Avance de Resident Evil 2

Desde su nacimiento, el survival horror ha sido un género estrechamente relacionado con la escasez y la limitación. Con pocas balas en la recámara y la obligación de hacer que cada disparo cuente, hablamos de un tipo de diseño sobrio e inteligente, y de un dibujo de eficiencia casi soviética que hace pasar a sus jugadores por un vía crucis en el que solo sobrevive quien sabe sacar petróleo de sus escasos recursos, pero que a su vez es el primero en aplicarse el cuento: un diseño que sabe convertir las debilidades en fortalezas, y que fundamentaba su interpretación del terror en unos límites impuestos por la propia tecnología.

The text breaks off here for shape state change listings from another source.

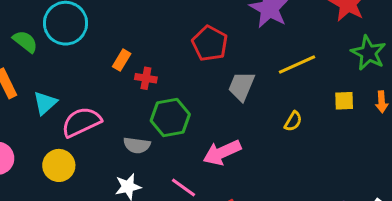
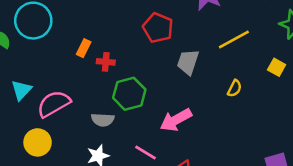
yellow square: (344, 101) -> (277, 67), turned 36

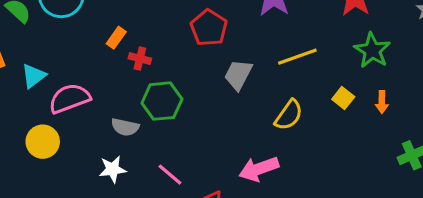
yellow semicircle: (235, 88) -> (289, 115), size x1.5
pink arrow: (176, 120) -> (259, 169), moved

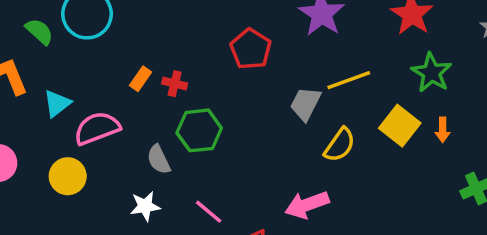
orange rectangle: (116, 38) -> (140, 79), moved
gray trapezoid: (238, 75) -> (306, 104), moved
yellow square: (343, 98) -> (400, 126), size x1.6
gray semicircle: (125, 127) -> (159, 159), turned 52

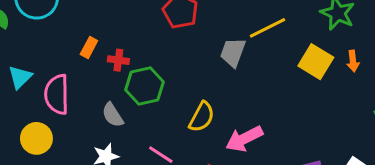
red cross: (175, 84) -> (118, 60), moved
pink semicircle: (97, 128) -> (57, 94), turned -63
yellow semicircle: (340, 145) -> (202, 117), moved

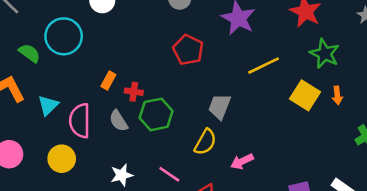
gray trapezoid: (233, 52) -> (220, 106), moved
gray semicircle: (113, 115) -> (118, 121), moved
pink arrow: (244, 139) -> (242, 161), size x0.7

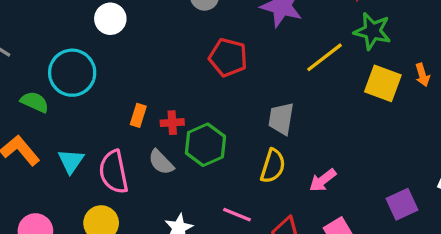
green star: (325, 54) -> (372, 31), moved

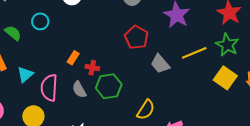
cyan circle: (72, 73) -> (40, 21), size x0.6
gray trapezoid: (281, 119) -> (160, 64), moved, turned -65

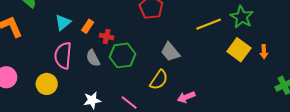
gray trapezoid: (160, 64) -> (170, 52), moved
cyan triangle: (25, 74) -> (63, 22), moved

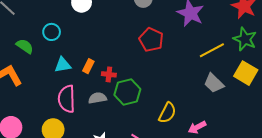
cyan triangle: (63, 22) -> (63, 65), turned 36
gray trapezoid: (170, 52) -> (214, 83), moved
gray semicircle: (93, 58) -> (97, 98), turned 114

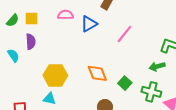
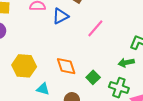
cyan triangle: (50, 99) -> (43, 89), moved

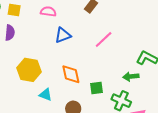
blue triangle: (60, 16) -> (63, 35), moved
green square: (93, 77) -> (96, 88), turned 32

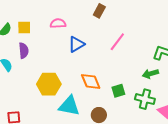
cyan triangle: (46, 95) -> (69, 106), size x1.6

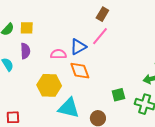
pink semicircle: (58, 23) -> (58, 54), moved
pink line: (117, 42) -> (100, 36), moved
orange diamond: (91, 81) -> (80, 71), moved

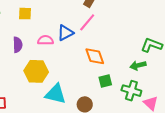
yellow square: (27, 28) -> (25, 14), moved
purple semicircle: (25, 51) -> (18, 45), moved
orange diamond: (80, 71) -> (95, 56), moved

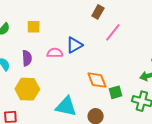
pink line: (87, 22) -> (113, 32), moved
orange diamond: (95, 56) -> (97, 80), moved
yellow hexagon: (36, 71) -> (27, 89), moved

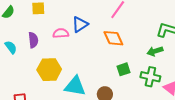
orange diamond: (97, 80) -> (113, 38), moved
yellow hexagon: (27, 89) -> (49, 70), moved

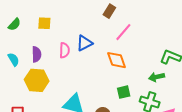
pink semicircle: (61, 33) -> (64, 50), turned 91
yellow hexagon: (49, 70) -> (37, 80), moved

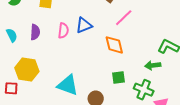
yellow hexagon: (37, 80) -> (27, 70), moved

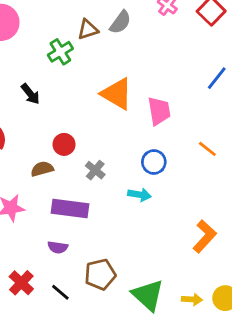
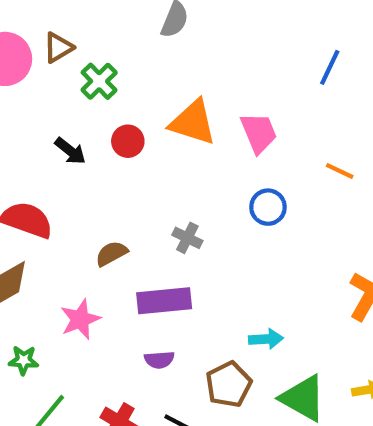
brown triangle: (88, 29) -> (58, 48), moved
red circle: (64, 144) -> (128, 141), moved
cyan arrow: (139, 195) -> (266, 339), moved

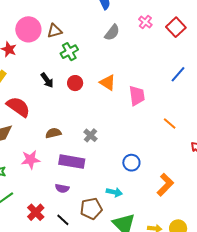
orange triangle: (193, 122) -> (108, 83), size x0.7
blue circle: (268, 207) -> (131, 163), moved

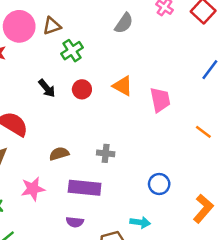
gray cross: (90, 135) -> (106, 153), turned -32

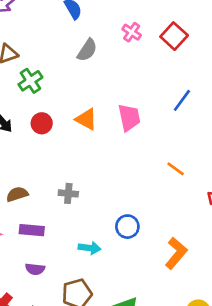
pink trapezoid: (160, 100) -> (129, 118), moved
purple rectangle: (85, 188) -> (32, 230), moved, size x0.7
cyan arrow: (140, 222) -> (90, 248), moved

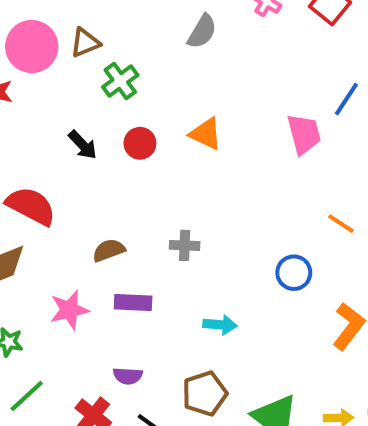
pink trapezoid: (129, 118) -> (304, 134), moved
orange line: (176, 169) -> (341, 224), moved
blue circle: (127, 227) -> (294, 273), moved
purple semicircle: (35, 269) -> (128, 376), moved

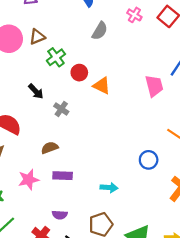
red circle: (140, 143) -> (79, 73), moved
gray cross: (185, 245) -> (61, 109), moved, turned 32

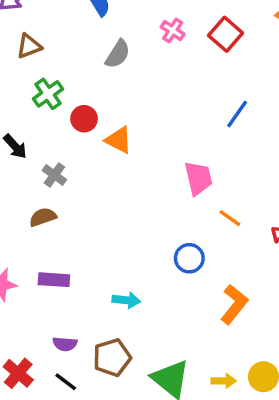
brown triangle: (37, 37) -> (29, 46), moved
pink trapezoid: (154, 86) -> (198, 178), moved
brown semicircle: (50, 148) -> (43, 217), moved
purple semicircle: (60, 215) -> (65, 344), moved

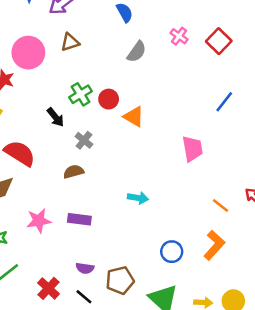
green cross: (48, 94) -> (81, 94), moved
orange line: (230, 218) -> (220, 206), moved
blue circle: (189, 258) -> (172, 252), moved
cyan arrow: (126, 300) -> (138, 198), moved

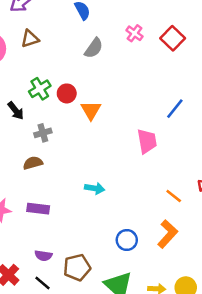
blue line: (224, 102) -> (175, 109), moved
orange triangle: (134, 117) -> (91, 110), turned 30
gray cross: (84, 140) -> (43, 133), turned 35

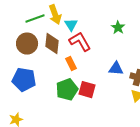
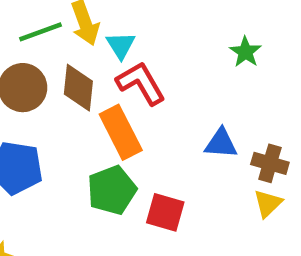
green star: (118, 28) -> (245, 52), moved
orange rectangle: (71, 64) -> (121, 132), size x1.6
red square: (87, 90) -> (165, 212), moved

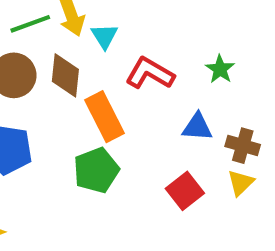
green star: (245, 52) -> (220, 69), moved
red L-shape: (141, 83) -> (150, 73), moved, turned -30
red square: (165, 212) -> (185, 191), moved, turned 36

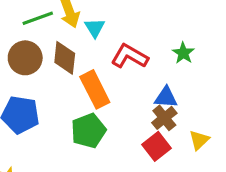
brown cross: (243, 146) -> (164, 118), moved, turned 35

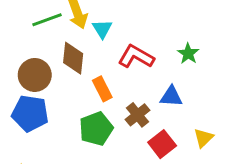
brown circle: (25, 58) -> (35, 75), moved
orange rectangle: (95, 89) -> (102, 89), size x0.7
brown cross: (164, 118) -> (138, 115), moved

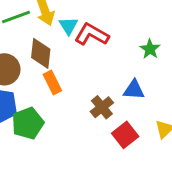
red L-shape: (136, 57) -> (92, 34), moved
orange rectangle: (102, 89) -> (52, 83), moved
green pentagon: (96, 129) -> (28, 123), moved

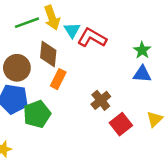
orange rectangle: (52, 83) -> (58, 79), turned 54
blue triangle: (134, 90) -> (142, 74), moved

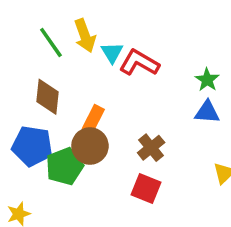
green line: (27, 23) -> (51, 42), turned 75
brown diamond: (48, 54) -> (48, 97), moved
brown circle: (17, 68) -> (90, 146), moved
red square: (121, 124) -> (146, 188), moved, turned -30

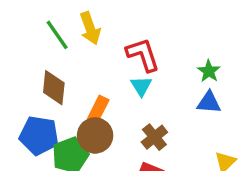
cyan triangle: (112, 53) -> (141, 86), moved
red L-shape: (139, 63) -> (143, 55), turned 42

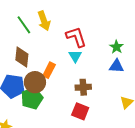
brown circle: (95, 135) -> (35, 82), moved
brown cross: (154, 137) -> (83, 87), turned 35

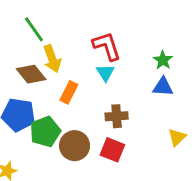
yellow arrow: (44, 21) -> (52, 59), moved
brown diamond: (22, 57) -> (31, 74), turned -45
brown circle: (35, 82) -> (75, 146), moved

Esto es especialmente cierto en la saga Resident Evil, una institución construida a golpe de cámaras fijas y puertas abriéndose lentamente que maquillaban los tiempos de carga, pero a la vez dejaban tiempo a esa gota de sudor frío para recorrer toda nuestra espalda. Antes de convertirse en una sucesión de cintas de acción de saldo y antes de la redención que supuso la séptima entrega, Resident Evil daba miedo porque trabajaba la incertidumbre y la indefensión, el ángulo muerto y la angustia de decidir si recular un par de pasos más o seguir disparando, y sobre todo porque lo hacía convirtiendo cada negativa que arrojaban las tempranas tres dimensiones en una seña de identidad. Por eso este remake es una patata caliente considerable: porque los tiempos han cambiado, porque las limitaciones ya no pueden justificarse, y porque para dar sentido a un trabajo así toca arreglar unos cuantos problemas que quizá no lo eran en absoluto.

Es un examen complicado, y por eso me alegra poder decir que este primer contacto resulta prometedor. La primera señal de que las cosas funcionan la da el entorno elegido para la demo, y la seguridad de una Capcom que no se arruga y decide saltar al escenario veinte años después y arrancarse con los acordes de su éxito más recordado, una comisaría de Racoon City que golpea justo en el centro de la patata pero también supone una oportunidad perfecta para decepcionar. No lo hace: su diseño sigue siendo ejemplar, su arquitectura continúa manejando los tiempos con maestría y todo resulta lo suficientemente familiar como para que podamos detenernos a apreciar los detalles.